By Jody Godoy
NEW YORK (Reuters) – Facebook owner Meta Platforms (NASDAQ:) will face trial in April over the U.S. Federal Trade Commission’s allegations that the social media platform bought Instagram and WhatsApp to crush emerging competition, a judge in Washington said on Monday.
The FTC sued in 2020, during the Trump administration, alleging the company acted illegally to maintain a monopoly on personal social networks. Meta, then known as Facebook, overpaid for Instagram in 2012 and WhatsApp in 2014 to eliminate nascent threats instead of competing on its own in the mobile ecosystem, the FTC claims.
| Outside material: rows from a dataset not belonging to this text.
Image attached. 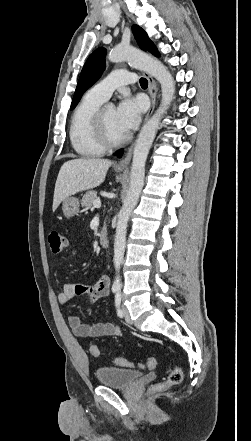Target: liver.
<instances>
[{
	"label": "liver",
	"mask_w": 251,
	"mask_h": 441,
	"mask_svg": "<svg viewBox=\"0 0 251 441\" xmlns=\"http://www.w3.org/2000/svg\"><path fill=\"white\" fill-rule=\"evenodd\" d=\"M111 165L112 161L100 158H80L65 162L55 184L53 211L67 197L102 184Z\"/></svg>",
	"instance_id": "6515ba94"
}]
</instances>
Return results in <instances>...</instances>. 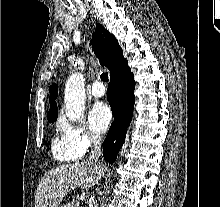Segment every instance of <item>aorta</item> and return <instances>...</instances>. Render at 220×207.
Instances as JSON below:
<instances>
[{"instance_id":"1","label":"aorta","mask_w":220,"mask_h":207,"mask_svg":"<svg viewBox=\"0 0 220 207\" xmlns=\"http://www.w3.org/2000/svg\"><path fill=\"white\" fill-rule=\"evenodd\" d=\"M64 94L66 116L77 121L85 110V78L82 73H74L68 78Z\"/></svg>"}]
</instances>
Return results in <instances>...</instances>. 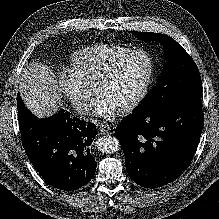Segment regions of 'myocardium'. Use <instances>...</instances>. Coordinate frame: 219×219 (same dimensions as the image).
I'll use <instances>...</instances> for the list:
<instances>
[{"instance_id":"obj_1","label":"myocardium","mask_w":219,"mask_h":219,"mask_svg":"<svg viewBox=\"0 0 219 219\" xmlns=\"http://www.w3.org/2000/svg\"><path fill=\"white\" fill-rule=\"evenodd\" d=\"M134 55H143L147 61H148V70L145 75V78L142 82V85L140 89L138 90L135 97L126 105L119 108L118 111L120 113H128L134 110L145 98L149 87L152 83L154 72H155V62L152 55L144 50V49H133L129 52L121 55L119 58H117L114 62L111 63V65L101 74V76L98 78L96 82V90L106 84L110 78L116 73L118 68L122 65V63L127 60L128 58L134 56Z\"/></svg>"}]
</instances>
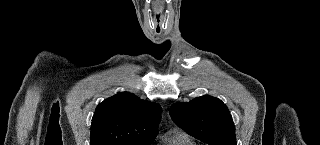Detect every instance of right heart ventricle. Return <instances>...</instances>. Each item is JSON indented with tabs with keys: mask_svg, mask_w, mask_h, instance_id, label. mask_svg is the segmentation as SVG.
Wrapping results in <instances>:
<instances>
[{
	"mask_svg": "<svg viewBox=\"0 0 320 145\" xmlns=\"http://www.w3.org/2000/svg\"><path fill=\"white\" fill-rule=\"evenodd\" d=\"M163 145H197L186 133L178 132L164 141Z\"/></svg>",
	"mask_w": 320,
	"mask_h": 145,
	"instance_id": "obj_1",
	"label": "right heart ventricle"
}]
</instances>
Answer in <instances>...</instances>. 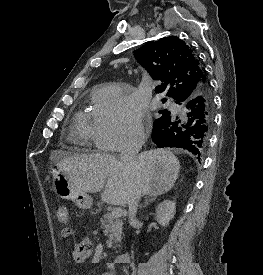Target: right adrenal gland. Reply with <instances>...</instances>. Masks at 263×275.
<instances>
[{
  "instance_id": "right-adrenal-gland-1",
  "label": "right adrenal gland",
  "mask_w": 263,
  "mask_h": 275,
  "mask_svg": "<svg viewBox=\"0 0 263 275\" xmlns=\"http://www.w3.org/2000/svg\"><path fill=\"white\" fill-rule=\"evenodd\" d=\"M156 198H157V196H154L152 198H146L145 203H144V207H146L150 202H153Z\"/></svg>"
}]
</instances>
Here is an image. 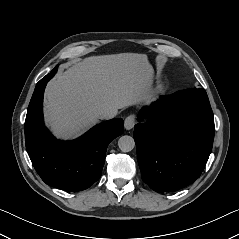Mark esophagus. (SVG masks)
<instances>
[{"label": "esophagus", "mask_w": 239, "mask_h": 239, "mask_svg": "<svg viewBox=\"0 0 239 239\" xmlns=\"http://www.w3.org/2000/svg\"><path fill=\"white\" fill-rule=\"evenodd\" d=\"M135 125V116L134 114H130L126 117L124 121V127L126 130H131Z\"/></svg>", "instance_id": "34e87169"}]
</instances>
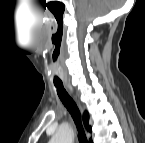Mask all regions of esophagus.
Segmentation results:
<instances>
[{
  "mask_svg": "<svg viewBox=\"0 0 145 143\" xmlns=\"http://www.w3.org/2000/svg\"><path fill=\"white\" fill-rule=\"evenodd\" d=\"M79 108H80V110H81V112L83 111V108L81 107V105L79 104Z\"/></svg>",
  "mask_w": 145,
  "mask_h": 143,
  "instance_id": "obj_1",
  "label": "esophagus"
}]
</instances>
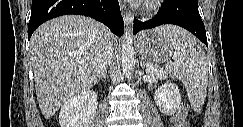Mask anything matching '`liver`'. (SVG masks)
I'll list each match as a JSON object with an SVG mask.
<instances>
[{
    "label": "liver",
    "instance_id": "liver-1",
    "mask_svg": "<svg viewBox=\"0 0 243 127\" xmlns=\"http://www.w3.org/2000/svg\"><path fill=\"white\" fill-rule=\"evenodd\" d=\"M114 41L105 26L80 15L52 19L33 33L29 52L37 101L46 119L67 100L96 84L103 49Z\"/></svg>",
    "mask_w": 243,
    "mask_h": 127
}]
</instances>
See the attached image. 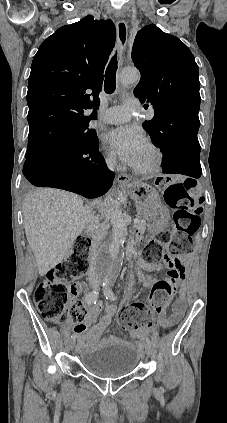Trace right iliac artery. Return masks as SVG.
<instances>
[{
    "instance_id": "right-iliac-artery-1",
    "label": "right iliac artery",
    "mask_w": 227,
    "mask_h": 423,
    "mask_svg": "<svg viewBox=\"0 0 227 423\" xmlns=\"http://www.w3.org/2000/svg\"><path fill=\"white\" fill-rule=\"evenodd\" d=\"M98 291L93 290L89 291L85 294V302L87 305H93L96 304V301L98 300ZM77 337L76 333L72 334L71 338L75 339Z\"/></svg>"
}]
</instances>
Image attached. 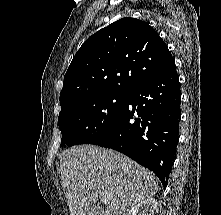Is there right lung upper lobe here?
<instances>
[{"label": "right lung upper lobe", "instance_id": "right-lung-upper-lobe-1", "mask_svg": "<svg viewBox=\"0 0 221 215\" xmlns=\"http://www.w3.org/2000/svg\"><path fill=\"white\" fill-rule=\"evenodd\" d=\"M173 60L145 21L122 18L89 37L75 54L60 93L61 109L107 93H125Z\"/></svg>", "mask_w": 221, "mask_h": 215}]
</instances>
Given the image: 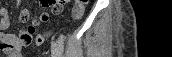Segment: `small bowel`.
<instances>
[{
	"instance_id": "c3829d8e",
	"label": "small bowel",
	"mask_w": 172,
	"mask_h": 57,
	"mask_svg": "<svg viewBox=\"0 0 172 57\" xmlns=\"http://www.w3.org/2000/svg\"><path fill=\"white\" fill-rule=\"evenodd\" d=\"M66 0H41L40 6L42 8H49L50 11H43L38 18L32 19L30 24L14 32L11 30V21L8 15V11L4 7H0V51L7 54L10 57H15L20 54L21 50L30 45L34 44L39 46L43 43L46 36L42 34H36L37 26L42 22H47L50 17V12L58 14L62 11ZM18 8L21 5V1L15 3ZM30 13L27 9L20 12L19 19L22 22L29 20Z\"/></svg>"
}]
</instances>
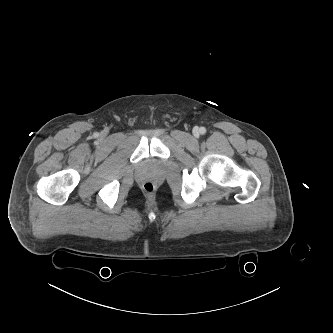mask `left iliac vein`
I'll list each match as a JSON object with an SVG mask.
<instances>
[{
    "mask_svg": "<svg viewBox=\"0 0 333 333\" xmlns=\"http://www.w3.org/2000/svg\"><path fill=\"white\" fill-rule=\"evenodd\" d=\"M198 133H199L198 130L195 129V130H194V135L196 136V135H198Z\"/></svg>",
    "mask_w": 333,
    "mask_h": 333,
    "instance_id": "obj_1",
    "label": "left iliac vein"
}]
</instances>
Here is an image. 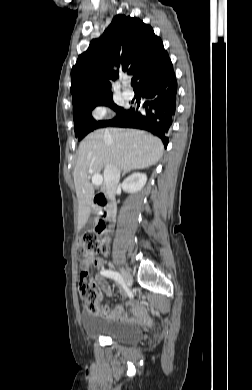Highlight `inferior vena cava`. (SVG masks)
<instances>
[{"mask_svg":"<svg viewBox=\"0 0 252 390\" xmlns=\"http://www.w3.org/2000/svg\"><path fill=\"white\" fill-rule=\"evenodd\" d=\"M120 168L114 164L106 165L104 169V183L106 195L110 199V207L115 209V195L119 187Z\"/></svg>","mask_w":252,"mask_h":390,"instance_id":"1","label":"inferior vena cava"}]
</instances>
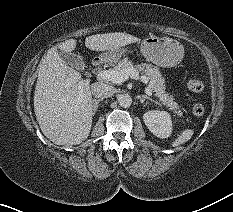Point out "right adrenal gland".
I'll use <instances>...</instances> for the list:
<instances>
[{
	"instance_id": "obj_1",
	"label": "right adrenal gland",
	"mask_w": 233,
	"mask_h": 212,
	"mask_svg": "<svg viewBox=\"0 0 233 212\" xmlns=\"http://www.w3.org/2000/svg\"><path fill=\"white\" fill-rule=\"evenodd\" d=\"M103 99H93L92 100V105H93V115L97 112V109H98V106H99V103L102 102Z\"/></svg>"
}]
</instances>
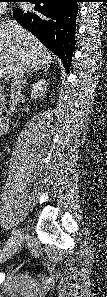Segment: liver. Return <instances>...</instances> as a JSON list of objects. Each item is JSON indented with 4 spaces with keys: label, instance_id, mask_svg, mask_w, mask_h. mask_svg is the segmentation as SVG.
Segmentation results:
<instances>
[{
    "label": "liver",
    "instance_id": "obj_1",
    "mask_svg": "<svg viewBox=\"0 0 107 297\" xmlns=\"http://www.w3.org/2000/svg\"><path fill=\"white\" fill-rule=\"evenodd\" d=\"M23 53L34 65L44 64L43 48L22 29L14 34H6L3 30L0 34V63L1 73L11 75L17 57Z\"/></svg>",
    "mask_w": 107,
    "mask_h": 297
}]
</instances>
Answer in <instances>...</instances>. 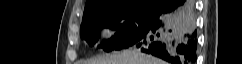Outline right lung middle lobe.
Returning <instances> with one entry per match:
<instances>
[{"label": "right lung middle lobe", "mask_w": 242, "mask_h": 64, "mask_svg": "<svg viewBox=\"0 0 242 64\" xmlns=\"http://www.w3.org/2000/svg\"><path fill=\"white\" fill-rule=\"evenodd\" d=\"M158 18V10L152 8H133L99 14L83 20L80 28L81 38L93 46L102 28L115 30L114 36L103 40L100 47L106 52L127 48L143 35Z\"/></svg>", "instance_id": "obj_1"}]
</instances>
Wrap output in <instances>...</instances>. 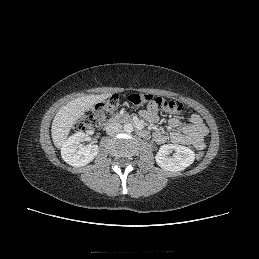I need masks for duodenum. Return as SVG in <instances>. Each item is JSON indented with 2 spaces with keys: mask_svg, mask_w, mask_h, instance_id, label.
Masks as SVG:
<instances>
[{
  "mask_svg": "<svg viewBox=\"0 0 259 259\" xmlns=\"http://www.w3.org/2000/svg\"><path fill=\"white\" fill-rule=\"evenodd\" d=\"M118 121H125V122H132L136 125L137 128V132L140 136L145 137L148 135L147 130L135 119L131 118L128 115H122V116H115L110 118L106 123L105 126L109 127L111 125H113L114 123L118 122Z\"/></svg>",
  "mask_w": 259,
  "mask_h": 259,
  "instance_id": "duodenum-1",
  "label": "duodenum"
}]
</instances>
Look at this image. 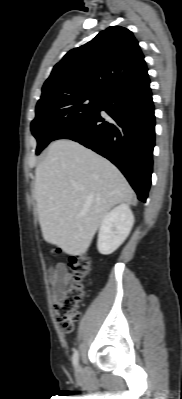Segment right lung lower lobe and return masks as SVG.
Listing matches in <instances>:
<instances>
[{"instance_id": "1", "label": "right lung lower lobe", "mask_w": 182, "mask_h": 399, "mask_svg": "<svg viewBox=\"0 0 182 399\" xmlns=\"http://www.w3.org/2000/svg\"><path fill=\"white\" fill-rule=\"evenodd\" d=\"M154 127L147 78L109 91L94 115L59 132L53 140H74L109 159L127 178L138 199L145 202L151 185Z\"/></svg>"}]
</instances>
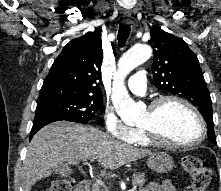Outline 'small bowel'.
Returning a JSON list of instances; mask_svg holds the SVG:
<instances>
[{
  "instance_id": "obj_1",
  "label": "small bowel",
  "mask_w": 221,
  "mask_h": 191,
  "mask_svg": "<svg viewBox=\"0 0 221 191\" xmlns=\"http://www.w3.org/2000/svg\"><path fill=\"white\" fill-rule=\"evenodd\" d=\"M140 191H177V190L169 181H164L163 183L151 182Z\"/></svg>"
}]
</instances>
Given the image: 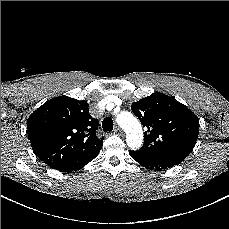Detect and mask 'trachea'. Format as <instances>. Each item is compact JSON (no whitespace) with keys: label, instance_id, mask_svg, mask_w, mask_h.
Wrapping results in <instances>:
<instances>
[{"label":"trachea","instance_id":"3493384b","mask_svg":"<svg viewBox=\"0 0 229 229\" xmlns=\"http://www.w3.org/2000/svg\"><path fill=\"white\" fill-rule=\"evenodd\" d=\"M113 125V120L110 117H106L102 121V128L104 132L112 131Z\"/></svg>","mask_w":229,"mask_h":229}]
</instances>
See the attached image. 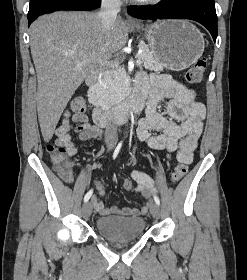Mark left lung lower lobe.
<instances>
[{"label": "left lung lower lobe", "instance_id": "0a47b994", "mask_svg": "<svg viewBox=\"0 0 247 280\" xmlns=\"http://www.w3.org/2000/svg\"><path fill=\"white\" fill-rule=\"evenodd\" d=\"M127 12L139 19L194 20L205 26L216 41L217 16L214 0H162L152 7H130Z\"/></svg>", "mask_w": 247, "mask_h": 280}]
</instances>
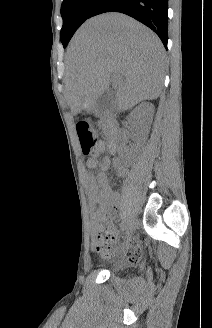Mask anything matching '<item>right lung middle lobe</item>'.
I'll return each mask as SVG.
<instances>
[{
    "instance_id": "dd1d6c3e",
    "label": "right lung middle lobe",
    "mask_w": 212,
    "mask_h": 328,
    "mask_svg": "<svg viewBox=\"0 0 212 328\" xmlns=\"http://www.w3.org/2000/svg\"><path fill=\"white\" fill-rule=\"evenodd\" d=\"M99 0H64L61 5L63 27L61 42L67 46L75 31L89 18L90 12Z\"/></svg>"
}]
</instances>
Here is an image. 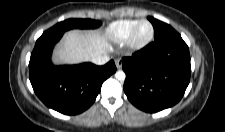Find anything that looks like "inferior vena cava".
<instances>
[{
	"mask_svg": "<svg viewBox=\"0 0 225 132\" xmlns=\"http://www.w3.org/2000/svg\"><path fill=\"white\" fill-rule=\"evenodd\" d=\"M110 60L107 55L96 56L92 59V62L96 65H104Z\"/></svg>",
	"mask_w": 225,
	"mask_h": 132,
	"instance_id": "inferior-vena-cava-1",
	"label": "inferior vena cava"
}]
</instances>
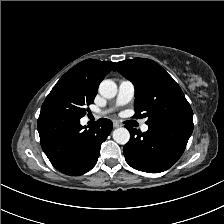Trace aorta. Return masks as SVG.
I'll use <instances>...</instances> for the list:
<instances>
[{
	"instance_id": "1",
	"label": "aorta",
	"mask_w": 224,
	"mask_h": 224,
	"mask_svg": "<svg viewBox=\"0 0 224 224\" xmlns=\"http://www.w3.org/2000/svg\"><path fill=\"white\" fill-rule=\"evenodd\" d=\"M99 93L105 98H113L117 94V85L112 80H103L99 85ZM113 139L120 145H125L128 143L130 139L129 131L124 128L120 127L113 131Z\"/></svg>"
}]
</instances>
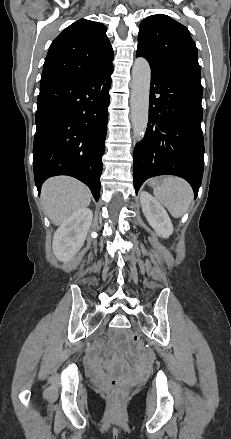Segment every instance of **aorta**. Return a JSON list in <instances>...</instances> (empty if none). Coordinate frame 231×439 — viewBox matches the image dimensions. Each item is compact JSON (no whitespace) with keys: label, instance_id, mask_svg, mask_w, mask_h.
I'll return each mask as SVG.
<instances>
[{"label":"aorta","instance_id":"aorta-1","mask_svg":"<svg viewBox=\"0 0 231 439\" xmlns=\"http://www.w3.org/2000/svg\"><path fill=\"white\" fill-rule=\"evenodd\" d=\"M151 69L145 58L135 59L132 68V91L130 98L134 137L144 136L149 116Z\"/></svg>","mask_w":231,"mask_h":439}]
</instances>
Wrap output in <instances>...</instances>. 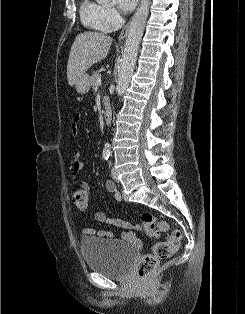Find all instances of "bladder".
I'll list each match as a JSON object with an SVG mask.
<instances>
[{
	"instance_id": "31cf9c89",
	"label": "bladder",
	"mask_w": 245,
	"mask_h": 314,
	"mask_svg": "<svg viewBox=\"0 0 245 314\" xmlns=\"http://www.w3.org/2000/svg\"><path fill=\"white\" fill-rule=\"evenodd\" d=\"M80 249L86 267L107 277H123L138 256V251L116 240L85 238Z\"/></svg>"
}]
</instances>
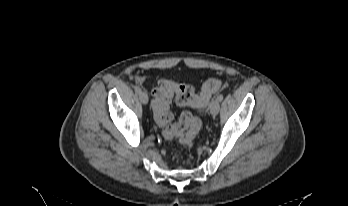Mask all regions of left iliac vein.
I'll list each match as a JSON object with an SVG mask.
<instances>
[{
  "label": "left iliac vein",
  "mask_w": 348,
  "mask_h": 206,
  "mask_svg": "<svg viewBox=\"0 0 348 206\" xmlns=\"http://www.w3.org/2000/svg\"><path fill=\"white\" fill-rule=\"evenodd\" d=\"M220 105L217 99L212 100L210 104V112L213 116H216L219 113Z\"/></svg>",
  "instance_id": "obj_1"
}]
</instances>
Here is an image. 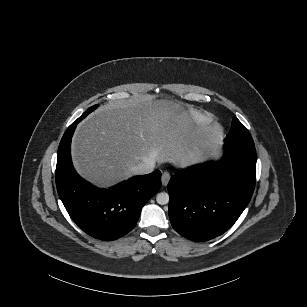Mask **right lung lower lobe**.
I'll return each instance as SVG.
<instances>
[{"label": "right lung lower lobe", "mask_w": 307, "mask_h": 307, "mask_svg": "<svg viewBox=\"0 0 307 307\" xmlns=\"http://www.w3.org/2000/svg\"><path fill=\"white\" fill-rule=\"evenodd\" d=\"M73 122L58 148L56 186L72 220L90 236L110 241L131 231L142 207L160 189L161 172L135 176L109 189H99L82 179L71 161V139L77 124Z\"/></svg>", "instance_id": "right-lung-lower-lobe-1"}]
</instances>
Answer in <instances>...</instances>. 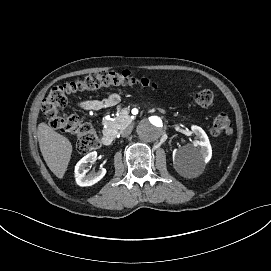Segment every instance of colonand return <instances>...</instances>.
Returning <instances> with one entry per match:
<instances>
[{
	"mask_svg": "<svg viewBox=\"0 0 271 271\" xmlns=\"http://www.w3.org/2000/svg\"><path fill=\"white\" fill-rule=\"evenodd\" d=\"M125 85L162 89L160 84L129 70L91 73L80 80L53 87L42 102V111L54 129L76 135L77 151L80 154H87L99 147L98 137L90 122L76 114L68 115L62 112L68 103V98L80 92H94L105 87ZM191 98L196 105L208 107L213 103L214 93L210 89H204L193 93ZM231 132L232 124L229 116L226 113H219L213 120L211 133L214 136H222L229 135Z\"/></svg>",
	"mask_w": 271,
	"mask_h": 271,
	"instance_id": "5ec220e1",
	"label": "colon"
}]
</instances>
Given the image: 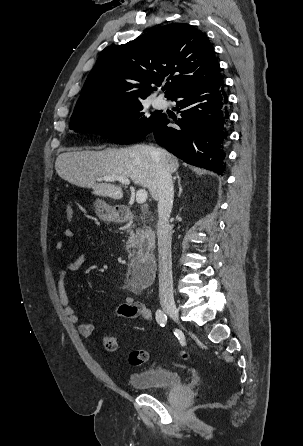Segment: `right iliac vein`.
<instances>
[{
    "instance_id": "obj_1",
    "label": "right iliac vein",
    "mask_w": 303,
    "mask_h": 446,
    "mask_svg": "<svg viewBox=\"0 0 303 446\" xmlns=\"http://www.w3.org/2000/svg\"><path fill=\"white\" fill-rule=\"evenodd\" d=\"M164 311L175 321L179 320V312L174 303H164L162 305Z\"/></svg>"
}]
</instances>
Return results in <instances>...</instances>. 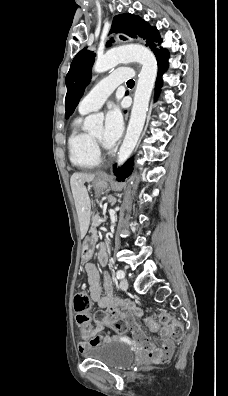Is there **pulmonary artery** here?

Judge James Boasberg set trial in the case for April 14.
Boasberg earlier this month rejected Meta’s argument that the case should be dismissed as it depends on an overly narrow view of social media markets. The lawsuit does not account for competition from ByteDance’s TikTok, Alphabet (NASDAQ:)’s YouTube, X, and Microsoft (NASDAQ:)’s LinkedIn, Meta had argued.
Boasberg said that while the case should go forward to trial, “time and technological change pose serious challenges” to the FTC’s market definition.
“The Commission faces hard questions about whether its claims can hold up in the crucible of trial. Indeed, its positions at times strain this country’s creaking antitrust precedents to their limits,” the judge said in the Nov. 13 ruling.